Included studies were either exclusively of V-V ECMO or of both V-V and veno-arterial (i.e., mixed) but from which the incidence in the V-V population could be determined separately. The incidence of C-BSI as a proportion of all BSI is also provided.

*Eligible studies were obtained through a PubMed search up to the current date using the terms “extracorporeal membrane oxygenation AND fungal” as well as “extracorporeal membrane oxygenation AND Candida.” Search results selected for full-text review were limited to those in the English language and those of adult patients. Information needed to populate the table was abstracted from the relevant studies thus identified.

BSI, bloodstream infection; C-BSI, Candida bloodstream infection; ECMO, extracorporeal membrane oxygenation; V-V, veno-venous.

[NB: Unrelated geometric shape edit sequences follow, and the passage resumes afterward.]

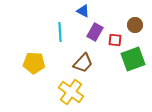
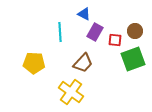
blue triangle: moved 1 px right, 3 px down
brown circle: moved 6 px down
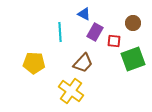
brown circle: moved 2 px left, 8 px up
red square: moved 1 px left, 1 px down
yellow cross: moved 1 px up
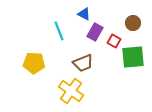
cyan line: moved 1 px left, 1 px up; rotated 18 degrees counterclockwise
red square: rotated 24 degrees clockwise
green square: moved 2 px up; rotated 15 degrees clockwise
brown trapezoid: rotated 25 degrees clockwise
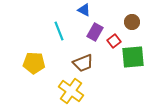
blue triangle: moved 4 px up
brown circle: moved 1 px left, 1 px up
red square: rotated 24 degrees clockwise
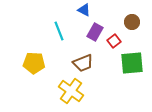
green square: moved 1 px left, 6 px down
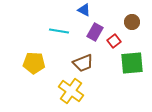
cyan line: rotated 60 degrees counterclockwise
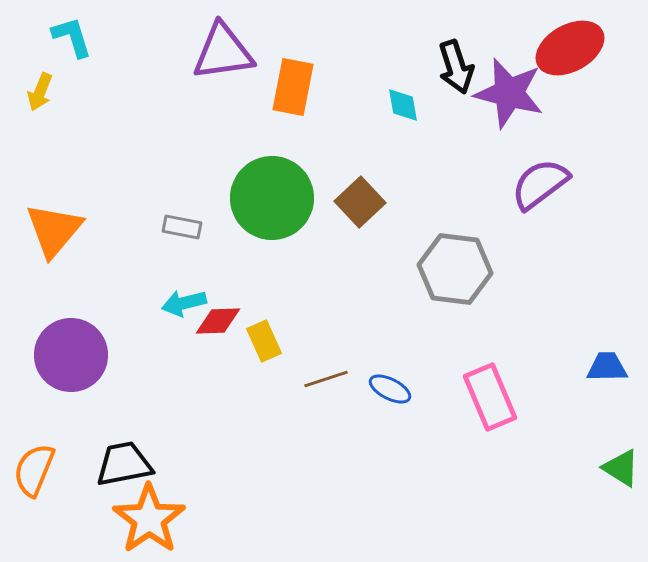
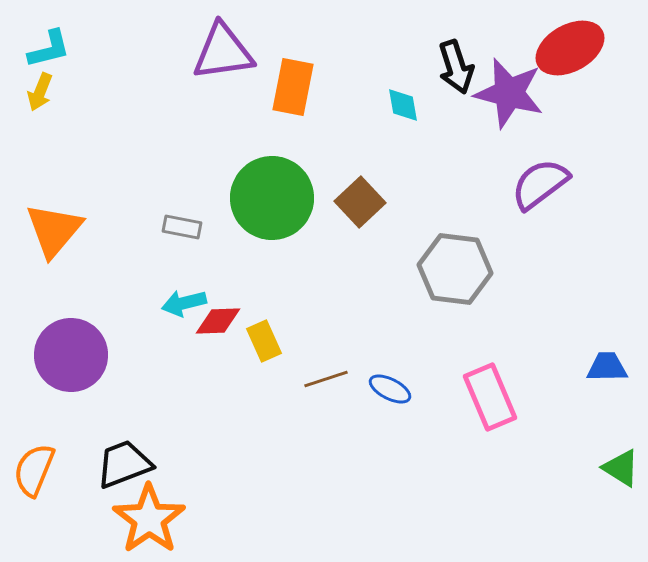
cyan L-shape: moved 23 px left, 12 px down; rotated 93 degrees clockwise
black trapezoid: rotated 10 degrees counterclockwise
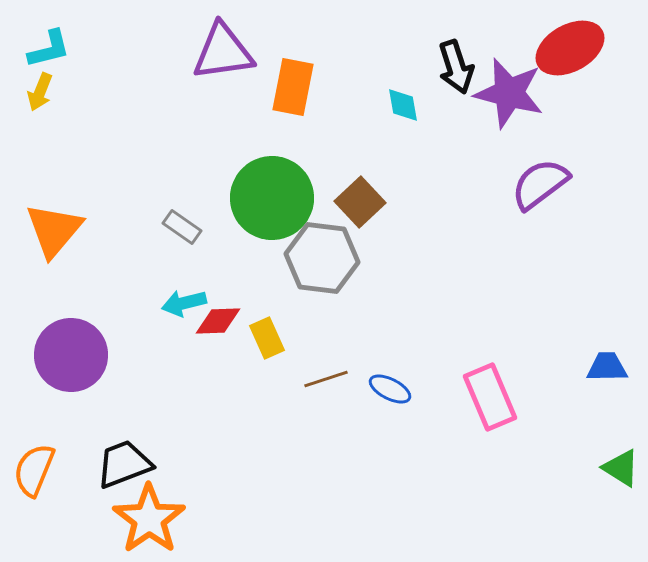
gray rectangle: rotated 24 degrees clockwise
gray hexagon: moved 133 px left, 11 px up
yellow rectangle: moved 3 px right, 3 px up
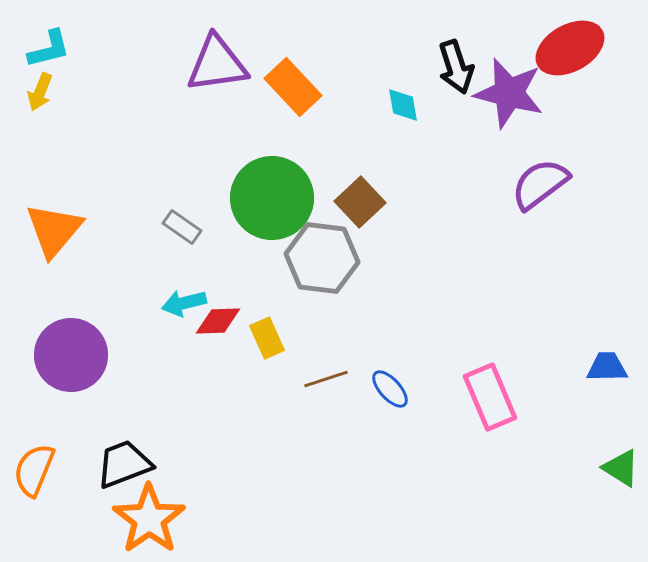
purple triangle: moved 6 px left, 12 px down
orange rectangle: rotated 54 degrees counterclockwise
blue ellipse: rotated 21 degrees clockwise
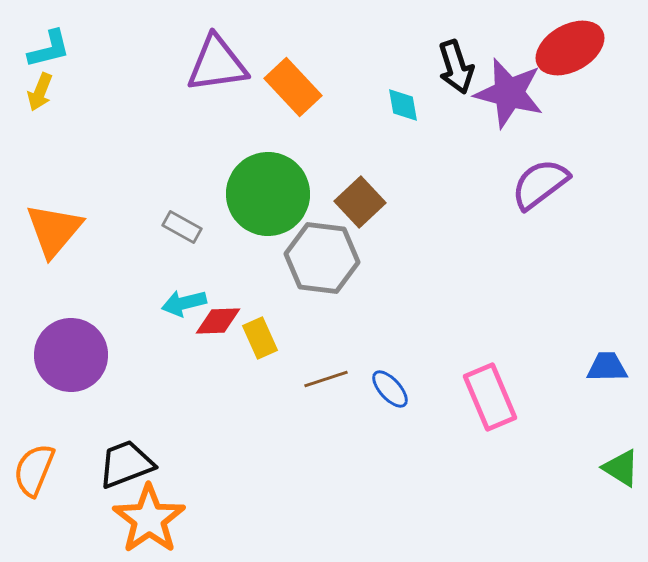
green circle: moved 4 px left, 4 px up
gray rectangle: rotated 6 degrees counterclockwise
yellow rectangle: moved 7 px left
black trapezoid: moved 2 px right
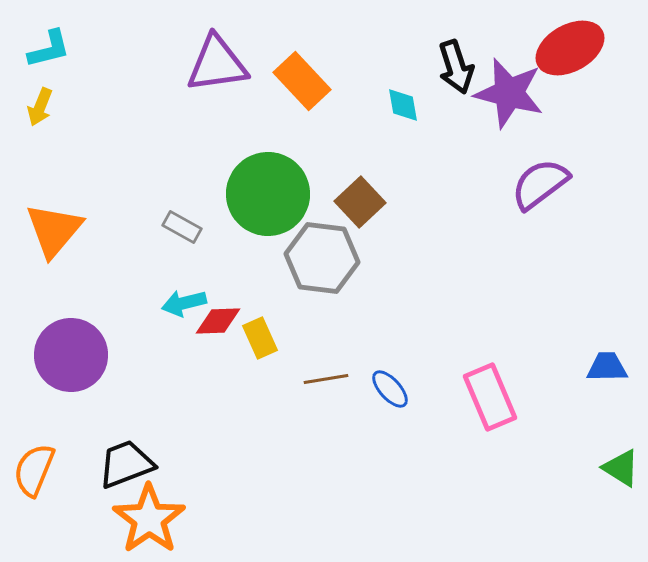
orange rectangle: moved 9 px right, 6 px up
yellow arrow: moved 15 px down
brown line: rotated 9 degrees clockwise
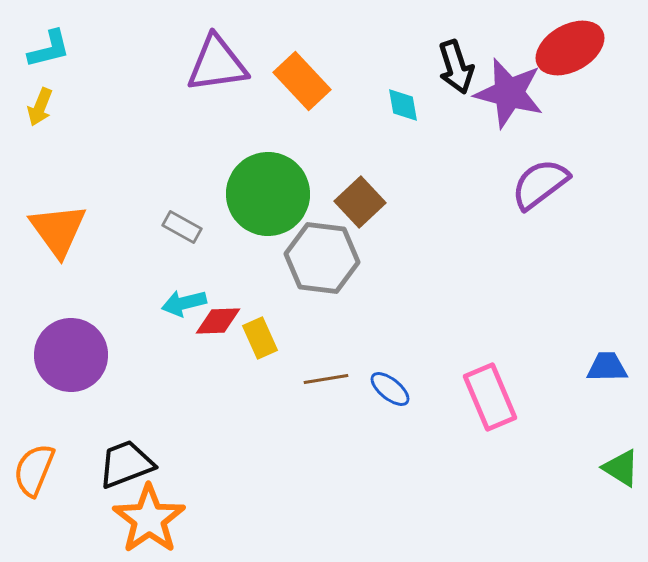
orange triangle: moved 4 px right; rotated 16 degrees counterclockwise
blue ellipse: rotated 9 degrees counterclockwise
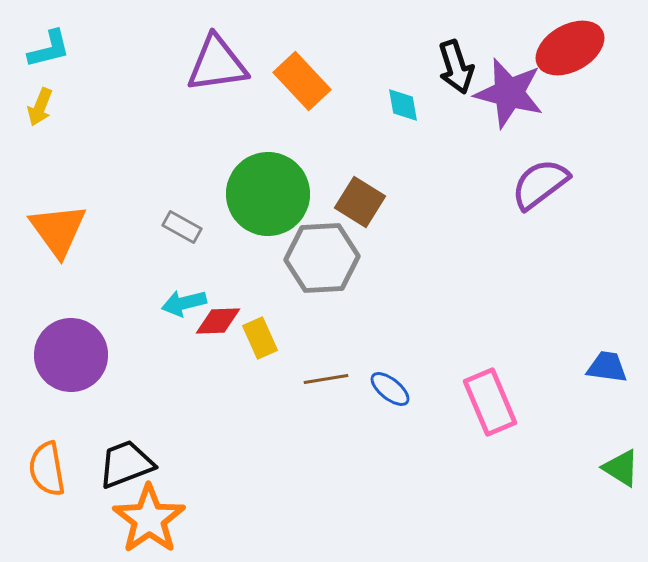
brown square: rotated 15 degrees counterclockwise
gray hexagon: rotated 10 degrees counterclockwise
blue trapezoid: rotated 9 degrees clockwise
pink rectangle: moved 5 px down
orange semicircle: moved 13 px right, 1 px up; rotated 32 degrees counterclockwise
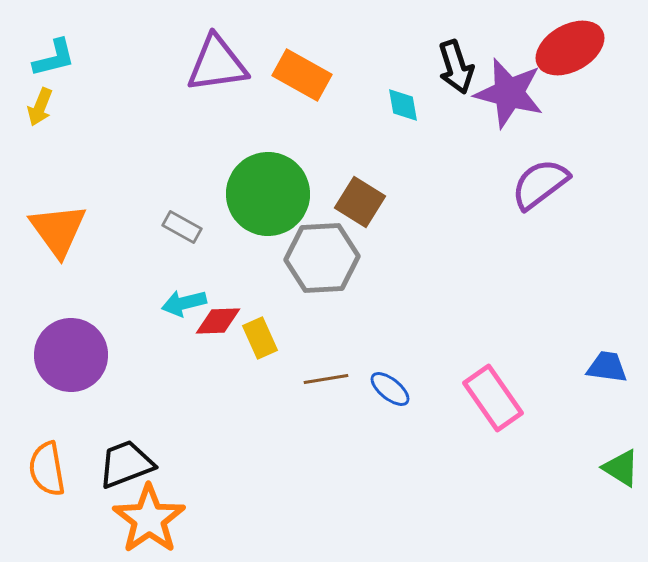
cyan L-shape: moved 5 px right, 9 px down
orange rectangle: moved 6 px up; rotated 18 degrees counterclockwise
pink rectangle: moved 3 px right, 4 px up; rotated 12 degrees counterclockwise
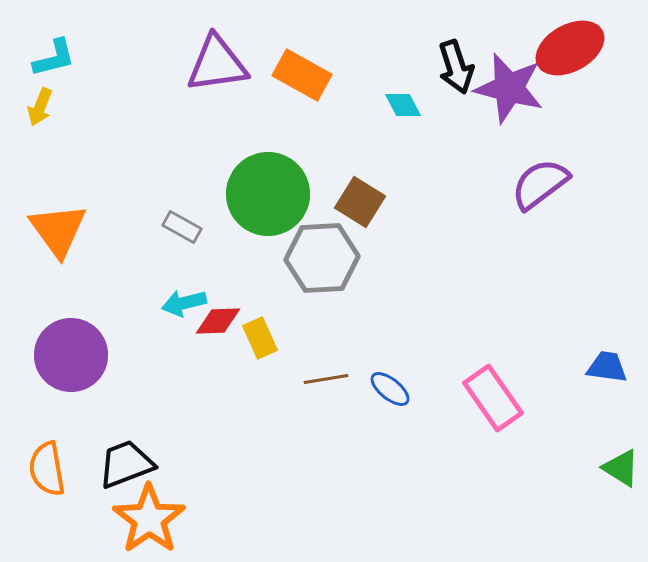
purple star: moved 5 px up
cyan diamond: rotated 18 degrees counterclockwise
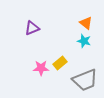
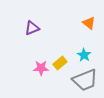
orange triangle: moved 3 px right
cyan star: moved 14 px down; rotated 16 degrees clockwise
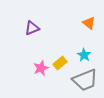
pink star: rotated 21 degrees counterclockwise
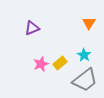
orange triangle: rotated 24 degrees clockwise
pink star: moved 4 px up
gray trapezoid: rotated 16 degrees counterclockwise
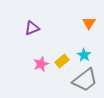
yellow rectangle: moved 2 px right, 2 px up
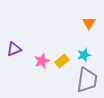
purple triangle: moved 18 px left, 21 px down
cyan star: rotated 24 degrees clockwise
pink star: moved 1 px right, 3 px up
gray trapezoid: moved 2 px right; rotated 44 degrees counterclockwise
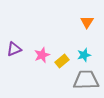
orange triangle: moved 2 px left, 1 px up
pink star: moved 6 px up
gray trapezoid: moved 1 px left; rotated 100 degrees counterclockwise
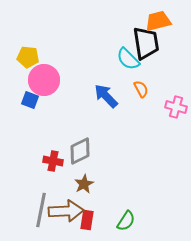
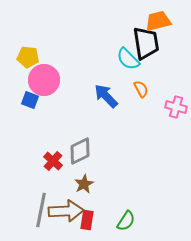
red cross: rotated 30 degrees clockwise
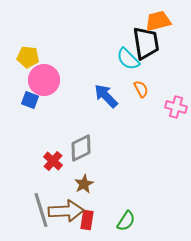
gray diamond: moved 1 px right, 3 px up
gray line: rotated 28 degrees counterclockwise
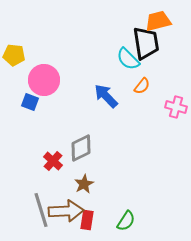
yellow pentagon: moved 14 px left, 2 px up
orange semicircle: moved 1 px right, 3 px up; rotated 66 degrees clockwise
blue square: moved 2 px down
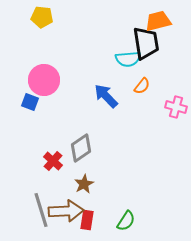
yellow pentagon: moved 28 px right, 38 px up
cyan semicircle: rotated 50 degrees counterclockwise
gray diamond: rotated 8 degrees counterclockwise
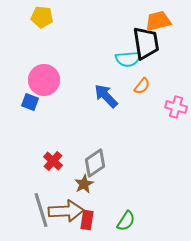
gray diamond: moved 14 px right, 15 px down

Extrapolation of the above IC incidence analysis to V-V ECMO in COVID-19 pneumonia is potentially confounded by, among other factors, the frequent provision of immunomodulatory therapy for this disease.[27,28] Nonetheless, if the incidence of C-BSI in V-V ECMO patients is accepted to be under 5% as suggested by aggregate data, we submit that universal antifungal prophylaxis cannot be supported at the present time assuming adherence to recommended circuit maintenance protocols.[13] This generalization may not apply to ECMO programs with outlying C-BSI rates. Although generally well tolerated, widespread administration of antifungal agents for prolonged periods raises concerns about cost, toxicity, and selection for resistant isolates. With the ongoing SARS-CoV-2 pandemic showing no signs of abating, the current “boom” in V-V ECMO use is expected to continue as ICUs across the globe admit patients with catastrophic respiratory failure on an unprecedented scale. The transition of ECMO from an exceptional management strategy in normal times to a widely adopted rescue maneuver during a respiratory virus outbreak magnifies the importance of associated decisions such as antifungal prophylaxis. Previously an overlooked issue in intensive care medicine, antifungal prophylaxis in the ECMO recipient now merits greater attention. While challenging in many ways, current pandemic conditions may paradoxically offer a singular window of opportunity to prospectively investigate the impact of antifungal prophylaxis on C-BSI in adult patients with respiratory failure connected to V-V ECMO.